Fungi usually penetrate leaves by production of a specialized structure called an appressorium. As a fungal hypha grows over the surface of a leaf, the hyphal tip mounds up and becomes cemented to the leaf, forming an appressorium. A specialized hypha, called a penetration peg, grows from the appressorium and penetrates the leaf, largely by mechanical pressure. The penetration peg also may produce cutinase and cellulose enzymes that soften the tissue. The leaf epidermis is covered by a cuticle made primarily of a waxy substance called cutin, and the epidermal cell walls have a high cellulose content. Sometimes a fungus penetrates through a stoma, a hole in the lower epidermis of the leaf formed by two guard cells. Even when a fungus penetrates through a stoma, an appressorium is usually produced. Of course, the penetration peg meets no resistance.
Inside the leaf, fungal hyphae grow between cells (intercellular) and through cells (intracellular) to obtain nutrients. When the leaf dies, the fungus is able to obtain nutrients from the dead cells. The fungi that are obligate parasites (downy mildews, powdery mildews, and rusts) grow inter-cellularly and produce haustoria (specialized hyphal structures) that penetrate the host cells. The haustoria produce enzymes and obtain nutrients from the host cells. Eventually the cells die, and these fungi are no longer able to obtain nutrients.

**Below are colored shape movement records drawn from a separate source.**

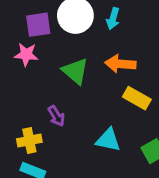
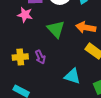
yellow cross: (29, 140) -> (20, 57), moved

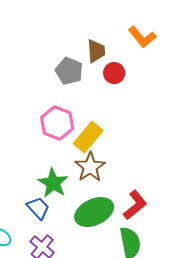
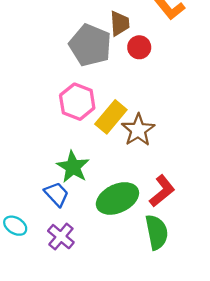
gray pentagon: (69, 71) -> (90, 45), size x1.4
brown star: (90, 167) -> (138, 130), moved

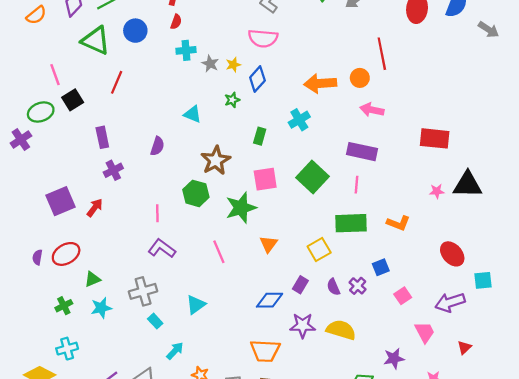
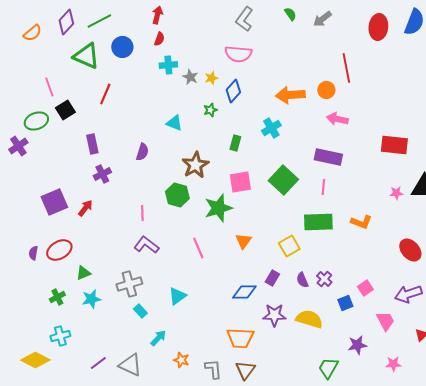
blue square: (381, 267) -> (345, 303), moved

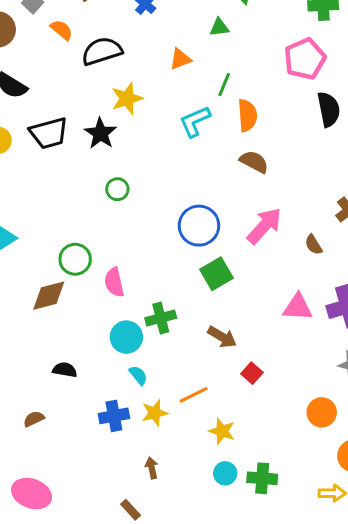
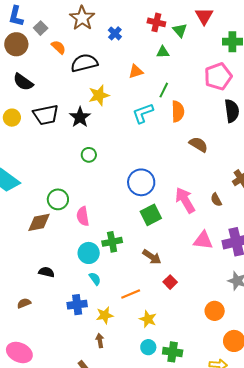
brown semicircle: (254, 162) -> (198, 144), moved
pink arrow: (264, 226) -> (185, 200), moved, turned -76
yellow star: (155, 413) -> (105, 315), moved

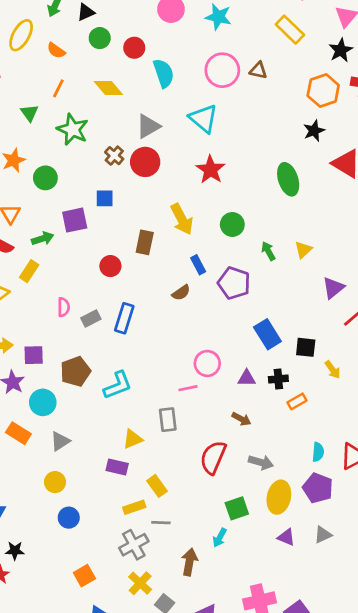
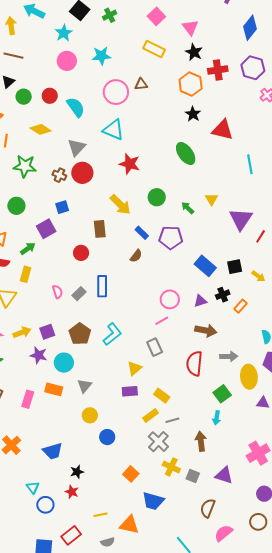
purple triangle: (333, 288) -> (241, 219), size x1.4
brown arrow: (241, 419) -> (206, 330), size x1.5

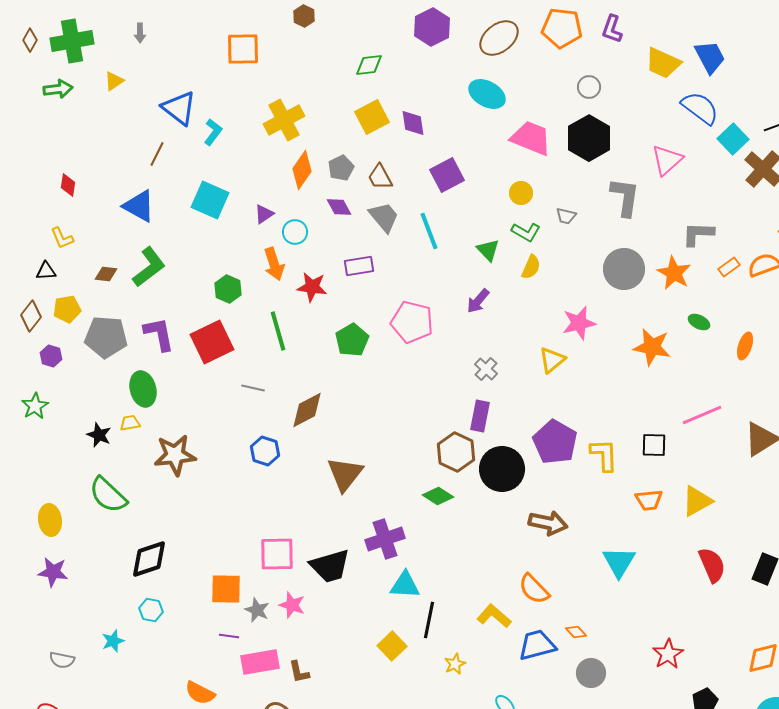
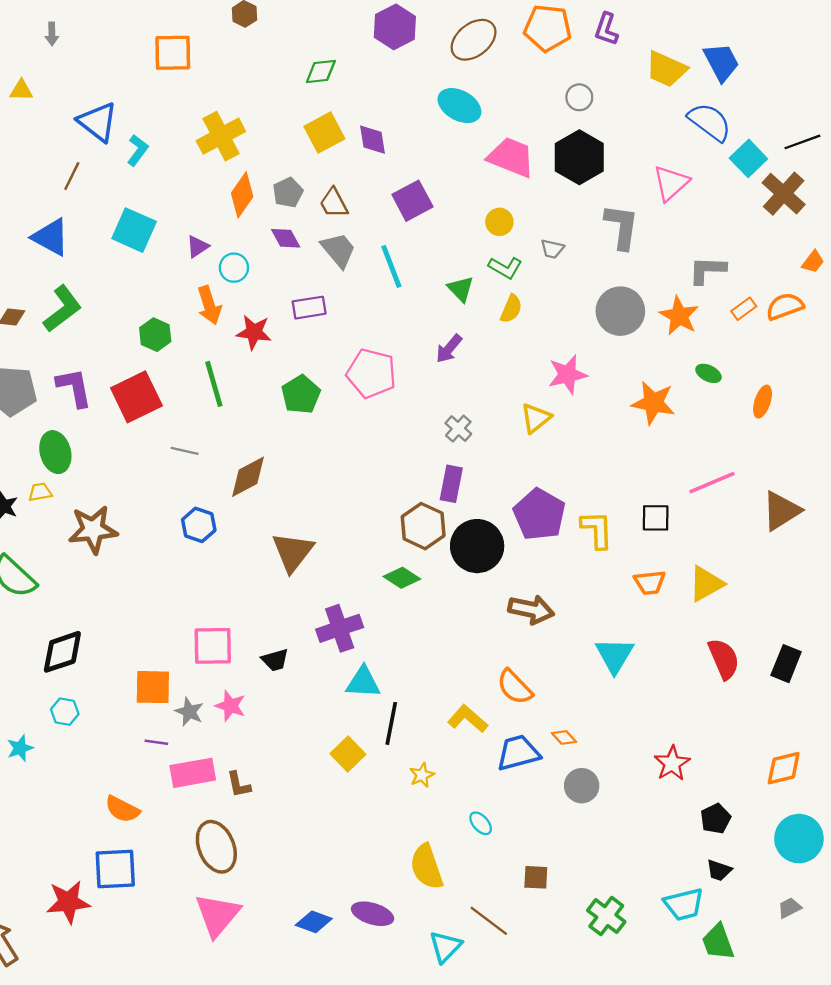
yellow triangle: (114, 81) -> (21, 90), turned 35
black trapezoid: (330, 566) -> (275, 660), size x0.6

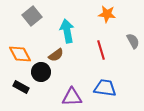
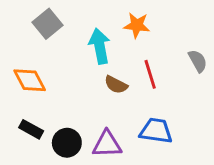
orange star: (107, 14) -> (137, 25), moved
brown semicircle: (56, 55) -> (116, 85), moved, turned 63
black circle: (41, 72) -> (67, 143), moved

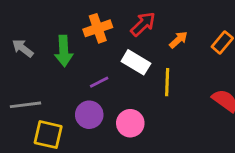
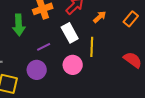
white rectangle: (136, 62) -> (70, 33), turned 30
pink circle: (130, 123) -> (73, 65), moved

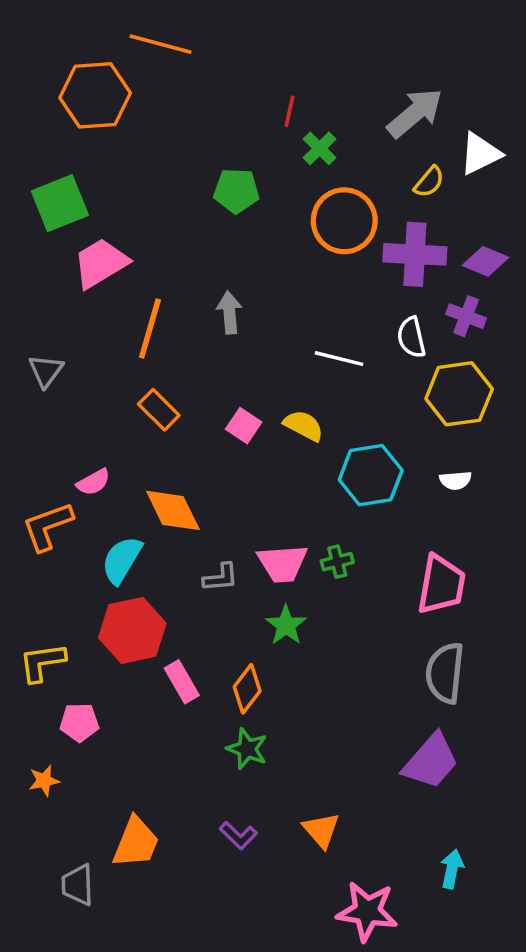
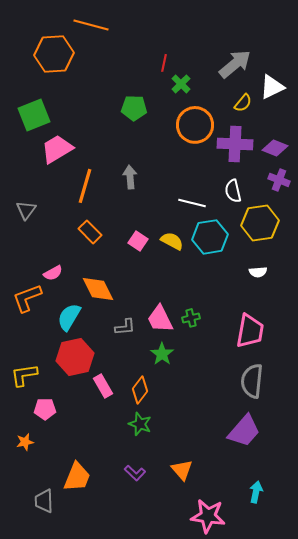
purple cross: (466, 316) -> (279, 180), moved
cyan hexagon: (371, 475) -> (210, 237), moved
pink trapezoid: (282, 563) -> (160, 319), turned 68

Bacteria that attack leaves are disseminated in splashing rain and penetrate through stomata or wounds. The bacteria are found between cells in the host and never penetrate the living cells. Nutrients leaking from the host cells provide sufficient food for the bacteria. After the death of leaves, the bacteria continue to obtain nutrients from the dead cells.
Viruses and phytoplasmas are usually transmitted by insects. Feeding by the insects deposits these agents into the phloem or parenchyma tissues. Some viruses can be transmitted by workers in the field. Handling plants causes small wounds and transmits small amounts of contaminated sap. Many viruses attack crops that are propagated vegetatively (by bulbs, corms, bud ding, etc.), and the diseases are transmitted through use of infected planting stock. Both viruses and phytoplasmas are obligate parasites and cannot obtain nutrients from tissues that have died.
Nematodes penetrate roots mechanically by use of the stylet mouth part. Once inside they insert the stylet into parenchyma cells of the cortex and obtain nutrients. Some nematodes have a long stylet and feed on plant roots while the body is outside the root. Plant pathogenic nematodes are all obligate parasites, capable of obtaining nutrients only from living host cells.